It may seem to the least demanding of readers that this column, though generously meandering of thought, is short of action.  The trouble, I must admit, is that I have no sense of perspective.  There may well be more references to current events in a couple of pages of Plato’s Dialogues than in everything I have written in this space.

It is worth remembering, however, that our culture did not begin with Socrates.  Telling me that I don’t know how to write is a little like telling the artists decorating the temple at Karnak that, according to the laws of perspective, the more distant objects and figures must be made smaller than those in the foreground, whereas they have used the relative size of these objects and figures to reflect their political or social importance.  Yet geometric perspective, like the keystone arch so rarely seen in their architecture, was known to the mathematically minded Egyptians, who simply chose not to apply it to their painting.  Nor did the Greeks, and it was not until its usefulness in theater set design was first appreciated by them that it can be said to have been invented or discovered.

To be at all useful, perspective must have a captive audience, such as the viewer positioned directly in front of a Mantegna hanging on a flat wall or the seated spectator in the theater transfixed by a new Sophocles tearjerker.  Without insult to either, it may be argued that a Byzantine icon has an inner and sacred life that is not dependent on a captive audience, and that the triumphal figure of Ramses must be great irrespective of where his people happen to kneel.  The icon works miracles even when the believers in them are at home sleeping, for it is miraculous all by itself.  The pharaoh’s greatness is objective, with the consequence that all of Egypt is but a subject.  But why stop there?  It may be argued that Western culture has already been flooded by verisimilitude, and that perspective, insofar as it favors a mass illusion over the particular truth of life, is not unlike money, which likewise aims at the vanishing point in whatever is priceless in nature as well as in man.

The balance between contemplation and action, in life as in art, is something the individual soul must pass through the eye of the needle to find, and the good news is that mine has.  The laws of perspective are as nothing to me now, because the axioms and the lemmas which I want to bear my name are 99.99 percent metaphysical.

I would describe myself as a picaresque thinker, a writer of essays full of farcical capers and improbable escapades of the mind, an author born to the art of misgiving as Fielding and Smollett were born to the art of causerie.  Why this is so I cannot say, but such is the nature of my doubtful gift.  To ask me to describe an incident in the street, limiting myself strictly to the events observed, is as ungrateful a proposition as asking a Trappist oblate to cover a football match on the radio.  Perhaps it has something to do with the fact that I have always been a wanderer, a vagrant, an immigrant, evermore in several places at once, heart here, soul there, liver and kidneys somewhere else again.  A deracinated writer is drawn and quartered by life, and even if, at the end of it, his ashes should find a safe resting place in Westminster Abbey, this is but trifling compensation for leaving one’s tongue in somebody’s kitchen in Moscow when one’s eyes are on San Marco in Venice and there’s something that badly needs saying.
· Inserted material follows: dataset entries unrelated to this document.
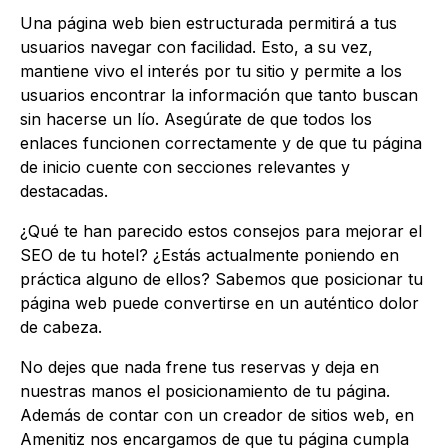
Una página web bien estructurada permitirá a tus
usuarios navegar con facilidad. Esto, a su vez,
mantiene vivo el interés por tu sitio y permite a los
usuarios encontrar la información que tanto buscan
sin hacerse un lío. Asegúrate de que todos los
enlaces funcionen correctamente y de que tu página
de inicio cuente con secciones relevantes y
destacadas.
¿Qué te han parecido estos consejos para mejorar el
SEO de tu hotel? ¿Estás actualmente poniendo en
práctica alguno de ellos? Sabemos que posicionar tu
página web puede convertirse en un auténtico dolor
de cabeza.
No dejes que nada frene tus reservas y deja en
nuestras manos el posicionamiento de tu página.
Además de contar con un creador de sitios web, en
Amenitiz nos encargamos de que tu página cumpla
Such experience is only half-comic, reminiscent as it is of the plight of the half-mortal fairy in W.S. Gilbert’s Iolanthe.  It is also half-mortifying, like the tales of the undead in Yiddish folklore.  At times, it is an amusing dinner-table pastime, something like the game of Broken Telephone we used to play when I was a child.  At other times, it is a cruel ordeal of broken troths, repeatedly interrupted truths, and barely audible, garbled truisms, for the very grave reason that if one is ever in several places at once, one is left with a very few absolutes.  Almost everything under the sun seems to have a latitude and a longitude.

The turning point in this life full of lost connections came upon my meeting a young woman who believed nobody except known liars and in nothing except the proved power of her beauty.  Every value to her was relative, apart from her weight on the bathroom scales and the color of the highlights in her hair.  She loved neither sunsets nor jewels, she trusted neither in God nor in man, and she feared only emotion, which, apart from giving a woman wrinkles, she knew had a way of rendering itself absolute in the dead of night.  Yet outwardly, she functioned as normally as the rest, and seeing through this façade was as edifying an experience as watching a film dubbed masterfully into another language and wondering how in the devil’s name this kind of thing can ever be done at all.
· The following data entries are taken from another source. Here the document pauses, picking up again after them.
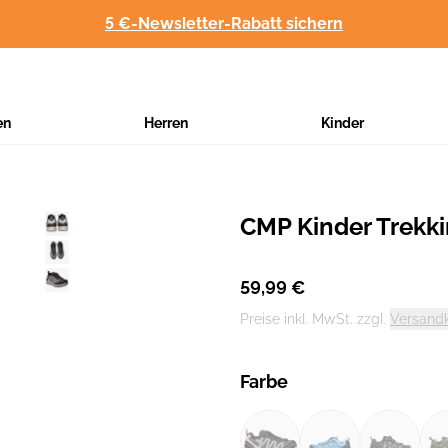
5 €-Newsletter-Rabatt sichern
en
Herren
Kinder
CMP Kinder Trekk
Hersteller
:
59,99 €
Preise inkl. MwSt. zzgl.
Versand
Farbe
To win her, I realized, I had to go straight.  To win her absolutely, I must at last define my own absolutes.  For every one of her head-shrinking relativities, I needed to find a Newtonian incantation.  For every one of those barbarous untruths, I had to sing her a song of Solomon.

This is not the time or the place to remember how it all ended, but to go straight I did.  A rich man gets stuck in the eye of the needle not so much because he is fat, but because he is crooked.  The experience was my narrow gate, my redaction, and the reason I still believe in being a writer, and now that I have earned the right to tell a truth as awkwardly as I please, it would be silly not to exercise it just because the expert on geometric perspective in the third row is getting ready to hit me in the eye with a rotten orange.